Postgraduate opportunities in our lab

Below are short descriptions of research projects available for postgraduate students in our group at the University of Auckland. If you are interested in any of these, please contact us for technical questions. For questions around enrollment at the University of Auckland, please go here. Scholarships may be available for the best applications through the University of Auckland, or the Dodd Walls Centre.

ResonanT Ultrasound Spectroscopy

Resonant ultrasonic spectroscopy fills an important gap between our ultrasonic and seismic research. Together with the PORO lab, we have rock samples to complement laser ultrasound and a host of other petrophysical data with new RUS results.

Laser ultrasonic rock physics under high pressure and/or temperature

The PAL and PORO lab join forces by combining our respective strengths in laser ultrasound and rock physics to improve data quality and quantity.
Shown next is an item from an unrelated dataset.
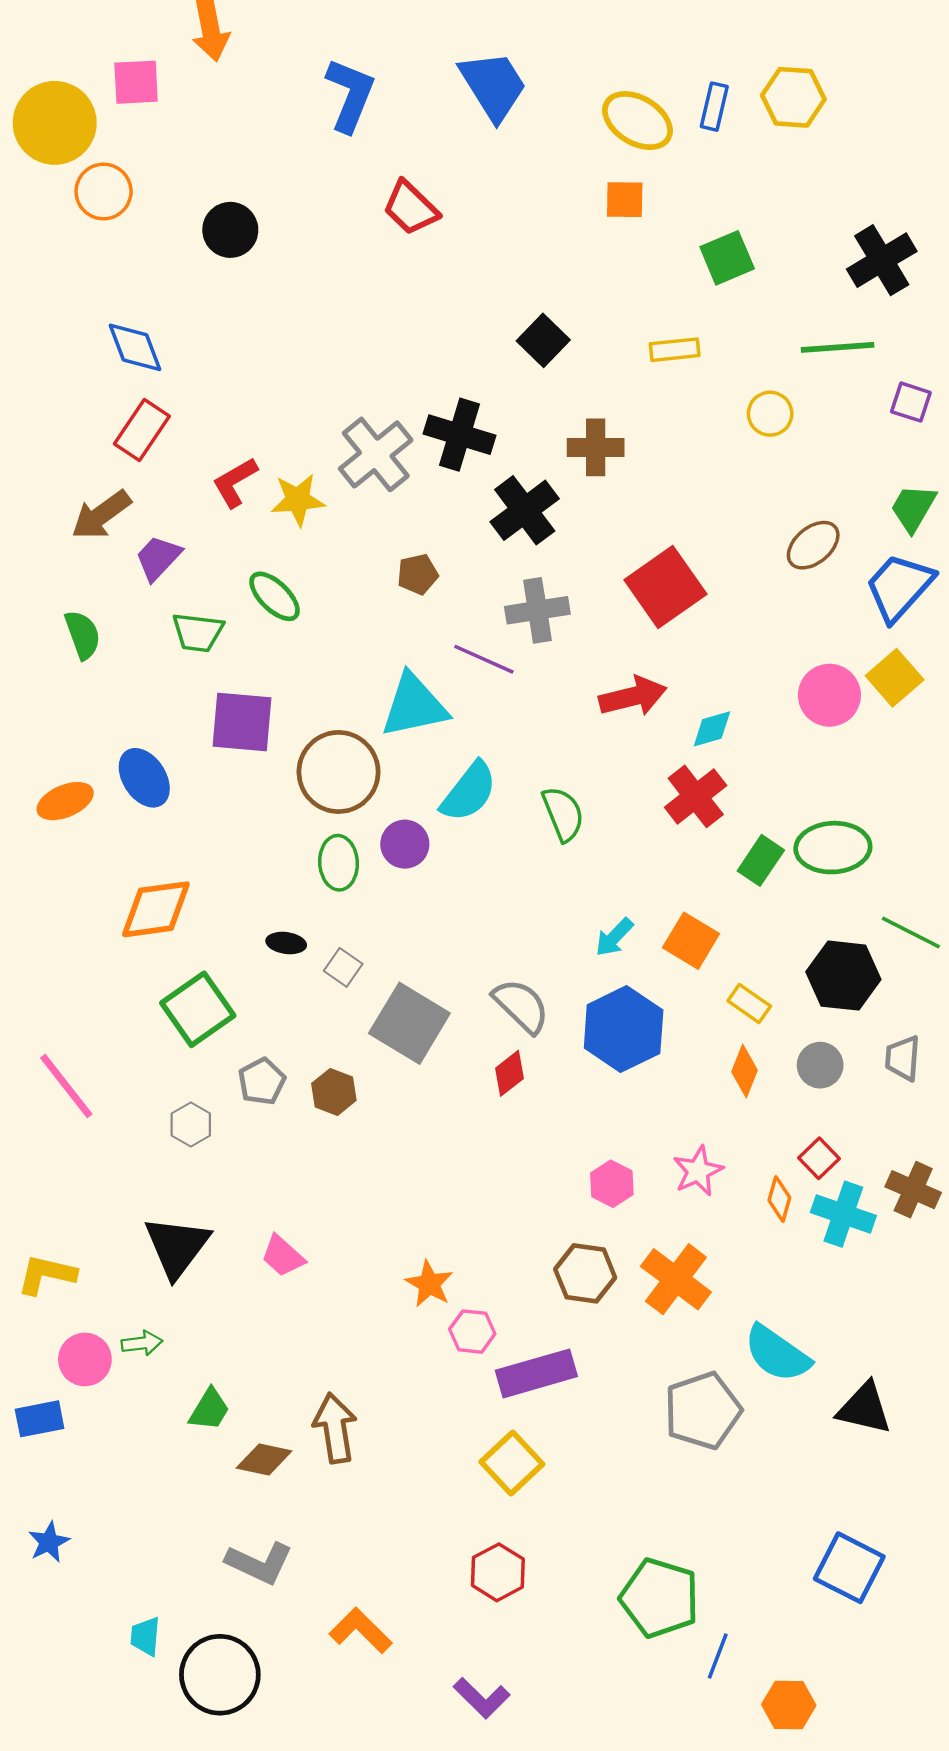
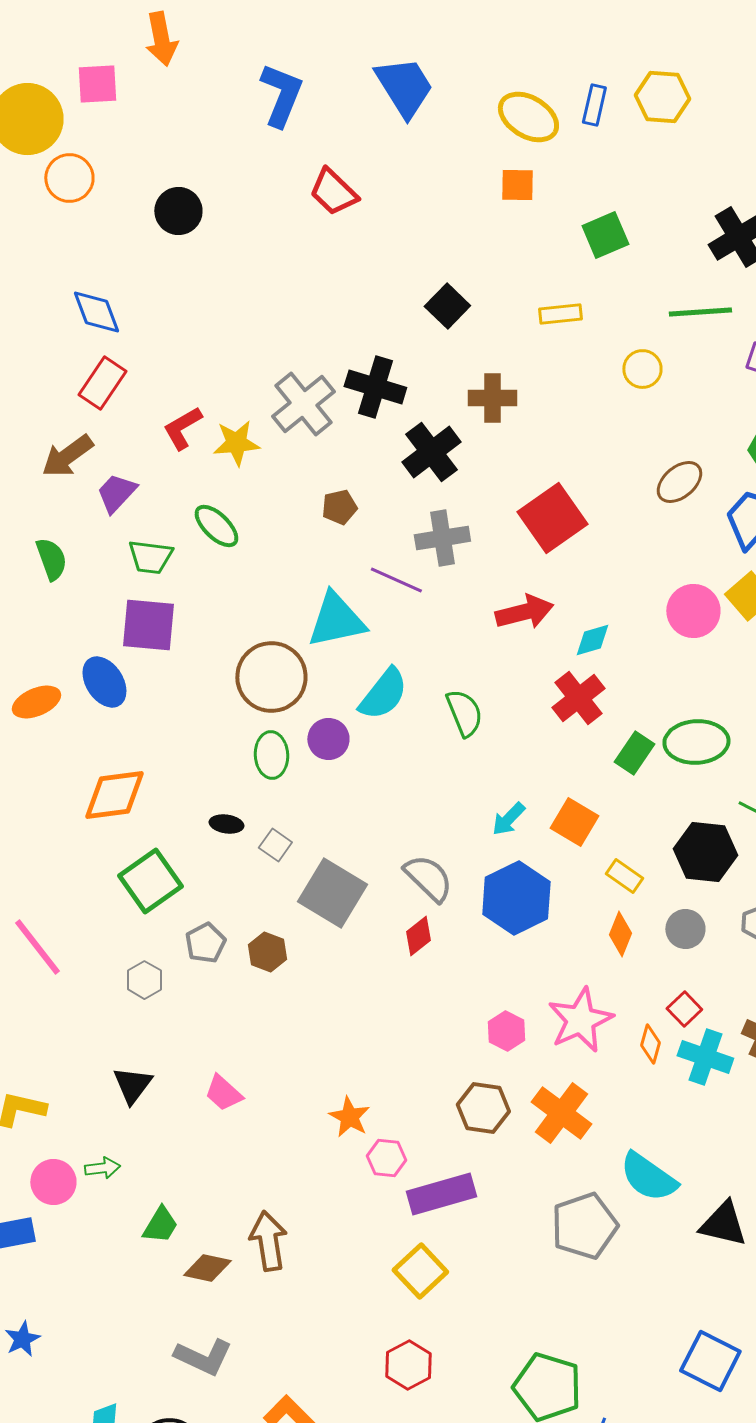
purple square: (242, 722) -> (148, 625), moved
pink star: (698, 1171) -> (580, 1020), size x1.5
black triangle: (177, 1247) -> (132, 1085), size x0.7

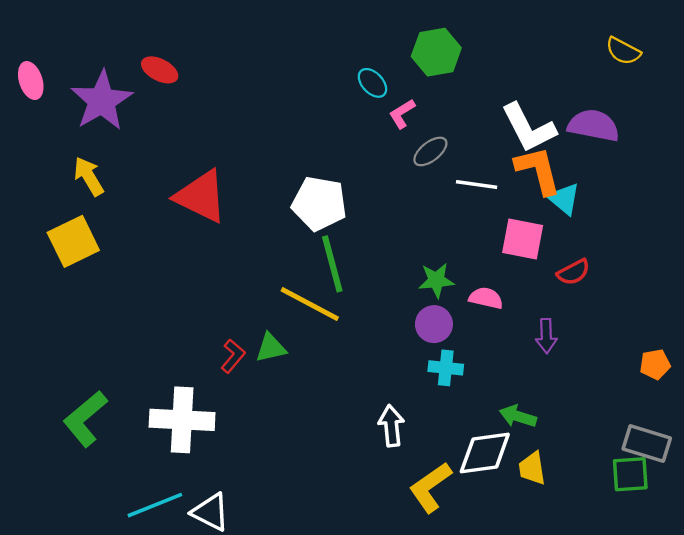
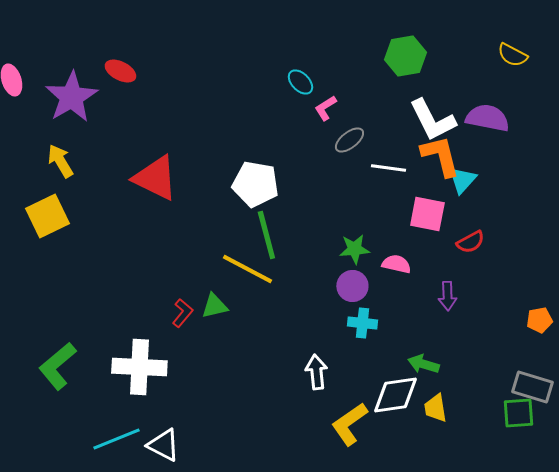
green hexagon: (436, 52) -> (405, 56), moved
cyan triangle: (564, 199) -> (462, 180), turned 32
In this project, we are building the expertise to do laser ultrasound in a pressure vessel with optical windows. Source/receiver locations are varied under computer control with an arduino-controlled servo rotational stage.

unraveling the mysteries of the Auckland volcanic field

Part of an active volcanic field, questions surround the nature of Auckland’s past, present and future. Using a suite of seismic techniques that range from ambient seismic noise tomography, to receiver functions and body wave tomography, we aim to build a representative model that helps us explain the geodynamics of the Auckland Volcanic Field.

quality control of timber and fruit products with laser ultrasound

Laser ultrasound can be applied to products of interest to a wide community. Current methods of testing the quality of fruit and timber, for example, can often be described by one or more of the following terms: sparse, contacting, expensive, and often destructive. In this project, we aim to explore the opportunities for laser ultrasound in estimating the quality of  fruit and timber in a non-contacting and non-destructive matter.